Citigroup Names Stuckey to Head Subprime Unit
Citigroup on Tuesday named Richard Stuckey, who helped stabilize the Long-Term Capital Management hedge fund, to fix a troubled subprime mortgage portfolio expected to cause a fourth-quarter loss for the largest U.S. bank.
Stuckey will run the Sub-Prime Portfolio Group, which the bank formed after saying it would write down $8 billion to $11 billion for subprime losses and that Chief Executive Charles Prince had resigned.
Citigroup has $55 billion of subprime exposure, including $43 billion of "super-senior" collateralized debt obligations for which there are no buyers. These securities were once thought safe despite being linked to lower-quality mortgages.
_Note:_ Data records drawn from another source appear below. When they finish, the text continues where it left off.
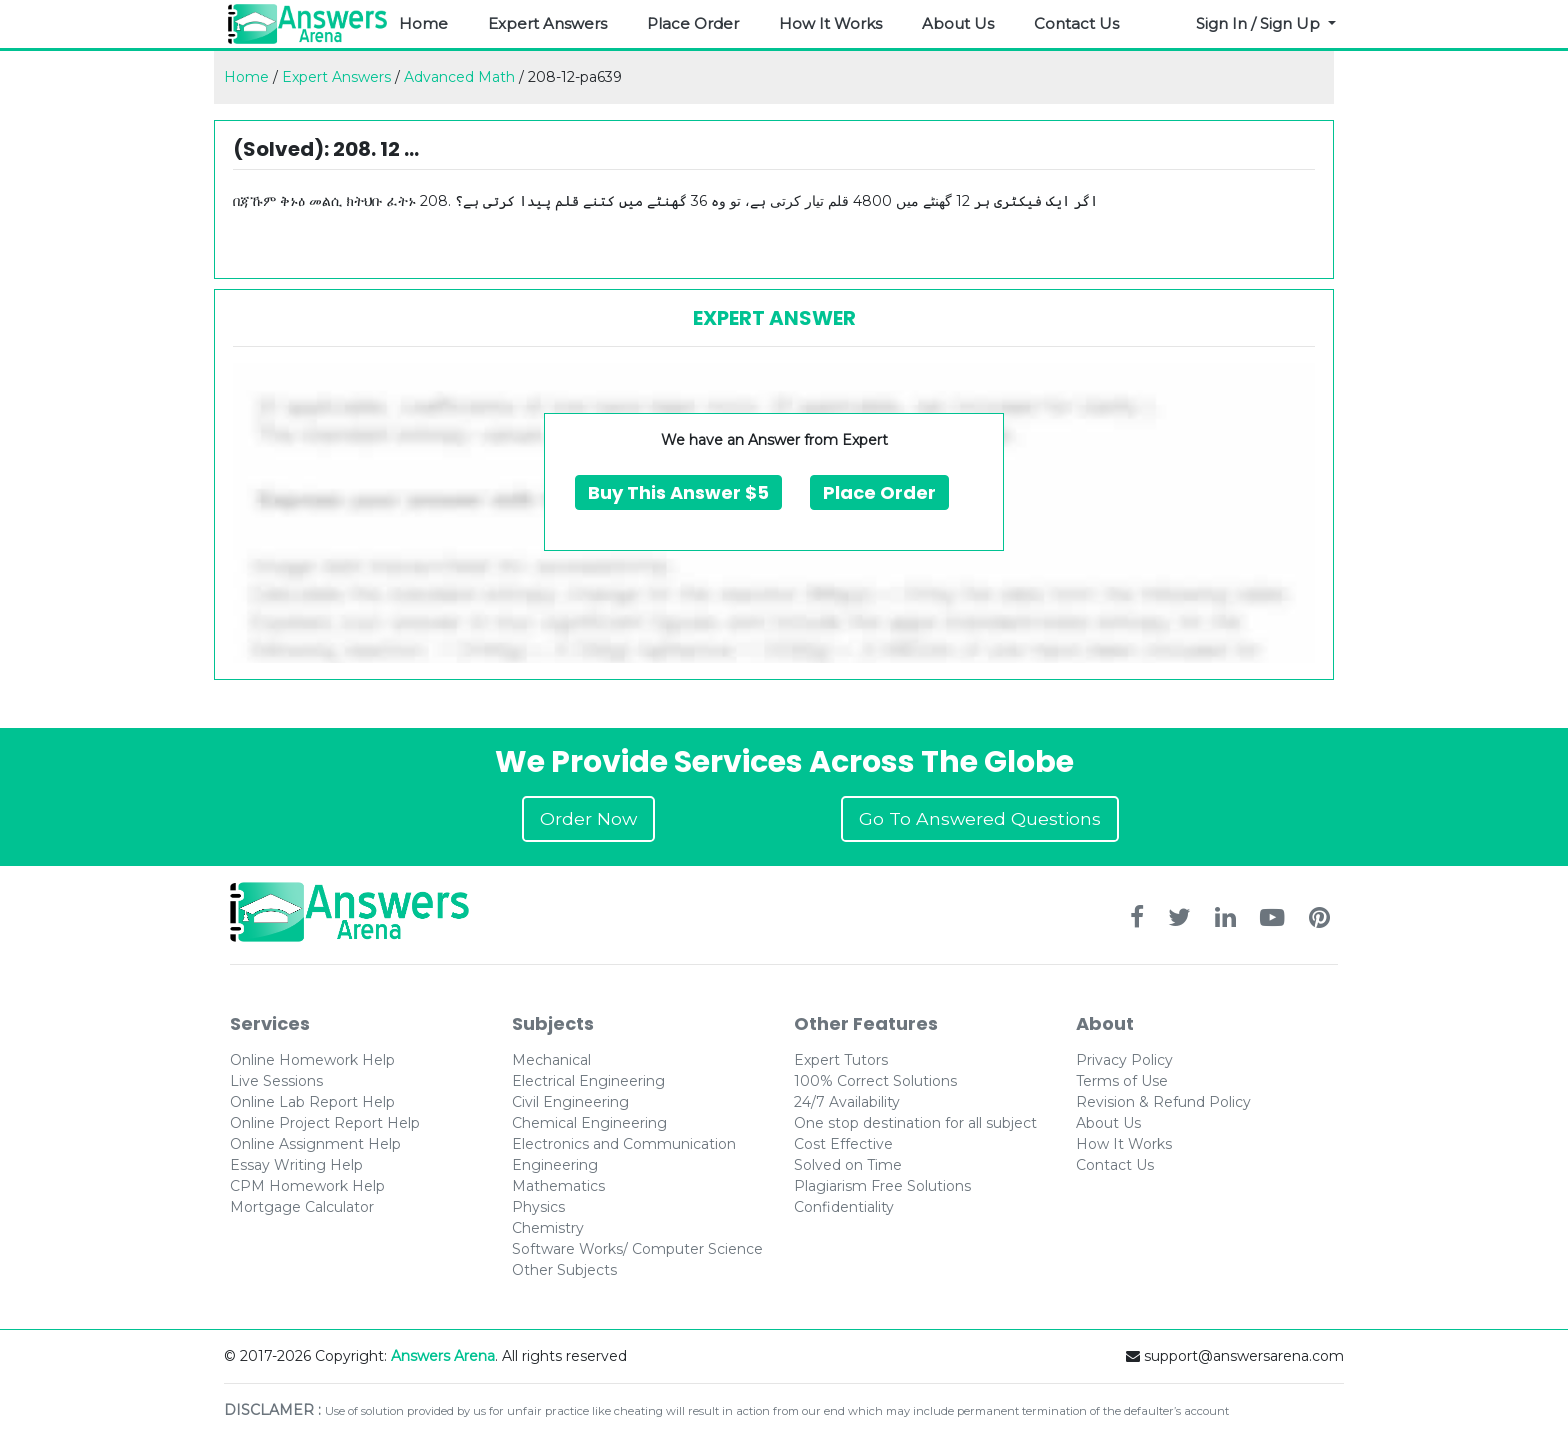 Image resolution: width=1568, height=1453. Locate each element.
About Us (958, 23)
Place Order (693, 23)
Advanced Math (459, 77)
The bank said its projected write-down might reduce net income by $5 billion to $7 billion, equal to three or four months of profit. It said the write-down might grow larger if market conditions worsen.
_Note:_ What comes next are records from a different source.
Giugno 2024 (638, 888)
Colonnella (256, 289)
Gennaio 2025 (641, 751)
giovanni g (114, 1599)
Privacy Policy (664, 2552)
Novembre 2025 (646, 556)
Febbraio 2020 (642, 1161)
Stuckey, 51, is a managing director and head of finance in Citigroup's fixed-income, currencies and commodities unit. He will be assisted by Mark Tsesarsky, 45, head of special situations securitization in fixed income.
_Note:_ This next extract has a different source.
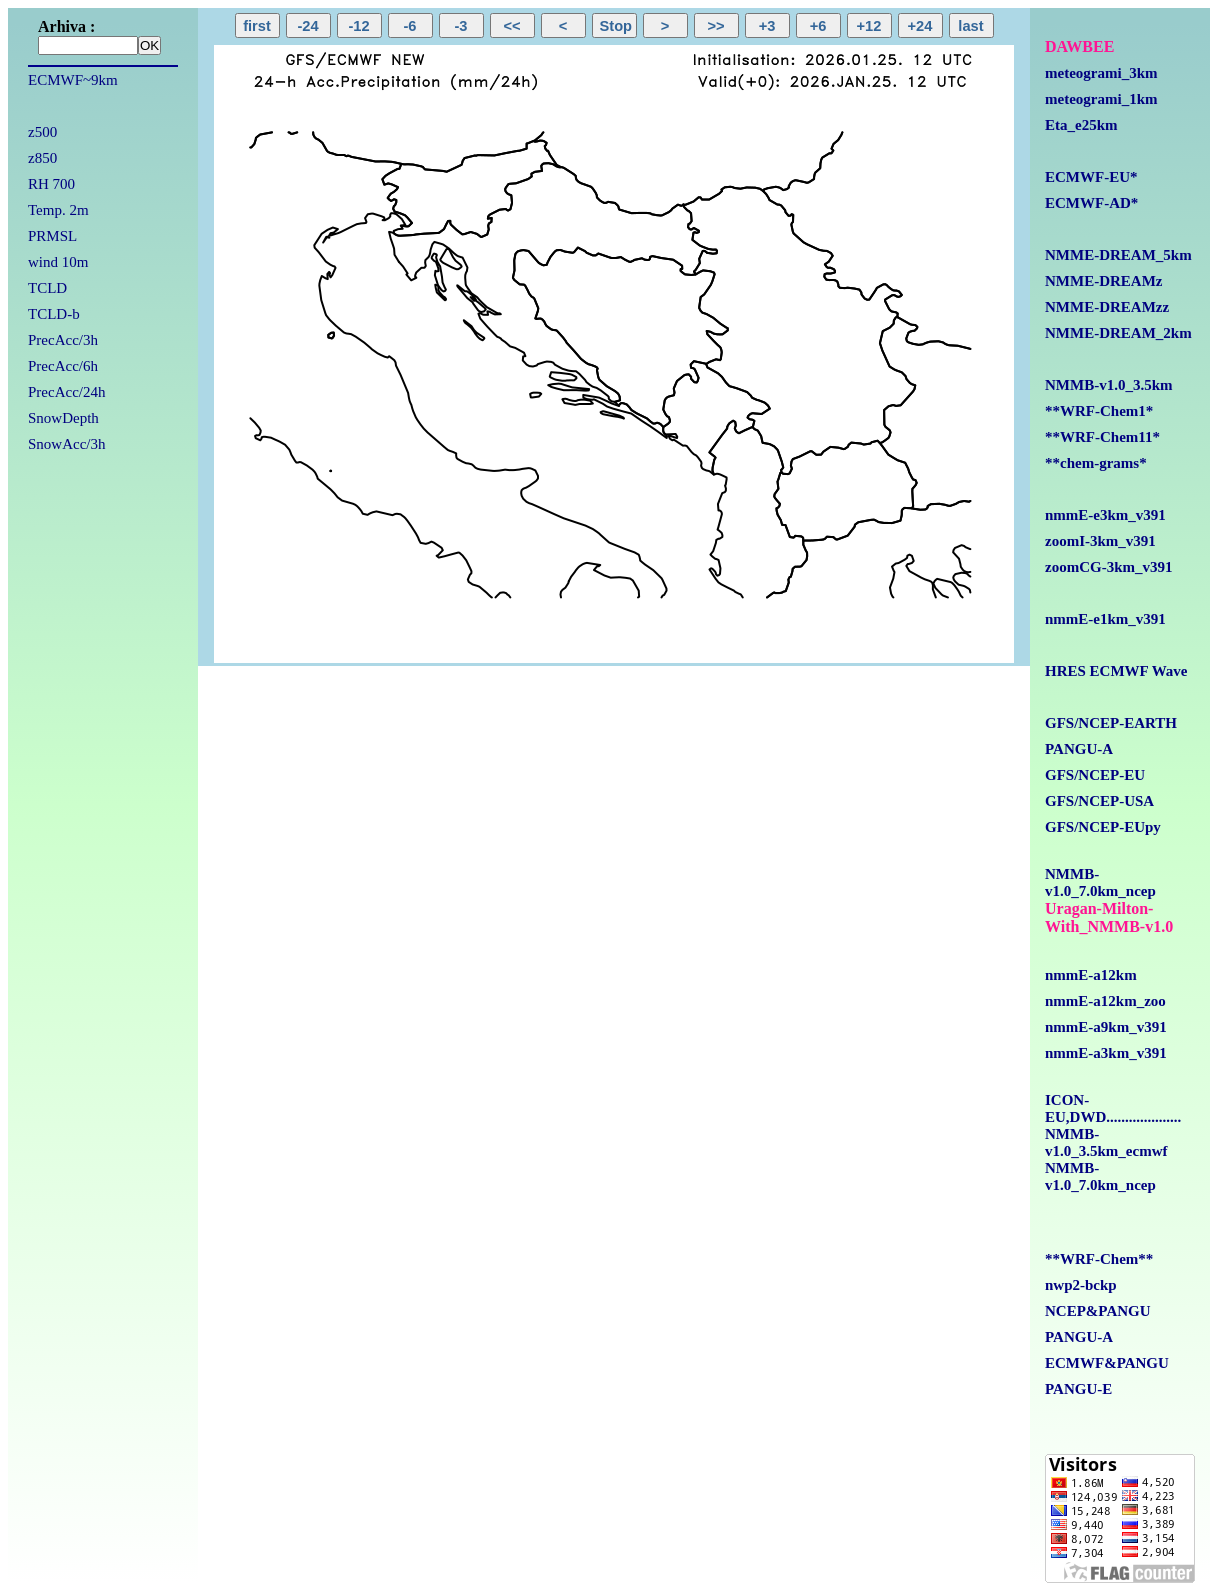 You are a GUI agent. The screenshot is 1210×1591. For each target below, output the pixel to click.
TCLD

"He has an uphill battle," Timothy Ghriskey, chief investment officer of Solaris Asset Management in Bedford Hills, New York, said, referring to Stuckey.
"There is nothing he can do about the real estate market, and as home prices decline it will create more defaults and a lack of investor interest in buying mortgage securities," Ghriskey said. "Unlike Long-Term Capital, which stabilized quickly, this project will require an extended recovery."
Merrill Lynch last month took an $8.4 billion write-down largely caused by mortgage exposures. That prompted the Oct. 30 ouster of its chief executive, Stanley O'Neal.
Citigroup shares fell 80 cents to $35.10 in morning trading on the New York Stock Exchange. They had fallen 36 percent this year through Monday, nearly double the 19 percent decline in the 24-member Philadelphia KBW Bank Index.
Confidence Must Be Restored
Stuckey was part of a group that 14 financial companies established to unwind Long-Term Capital, which suffered billions of dollars of losses after borrowing heavily to make investments that went bad. Regulators at the time feared the collapse would cause upheaval in global financial markets.
"We will review our credit businesses to better align them with the future opportunity," a Citigroup memo announcing the appointments said. A spokeswoman confirmed its contents.
Gary Crittenden, Citigroup's chief financial officer, told investors during a Monday conference call there were "no observable trades" in the $43 billion subprime portfolio.
"A year from now, two years from now, three years from now, the real question is going to be how much cash do we receive from these securities?" he said. "We may liquidate some of these if market prices come back. We just simply don't know."
Ghriskey said Stuckey "needs to restore confidence in mortgage-backed securities broadly, so that there is liquidity and trading. Citigroup has a diverse array of business lines, but this will create long-term uncertainty for one part."
With Prince's departure, Robert Rubin, the former U.S. Treasury Secretary who led the bank's executive committee, was named chairman. Sir Win Bischoff, who led the bank's European business, was named acting chief executive.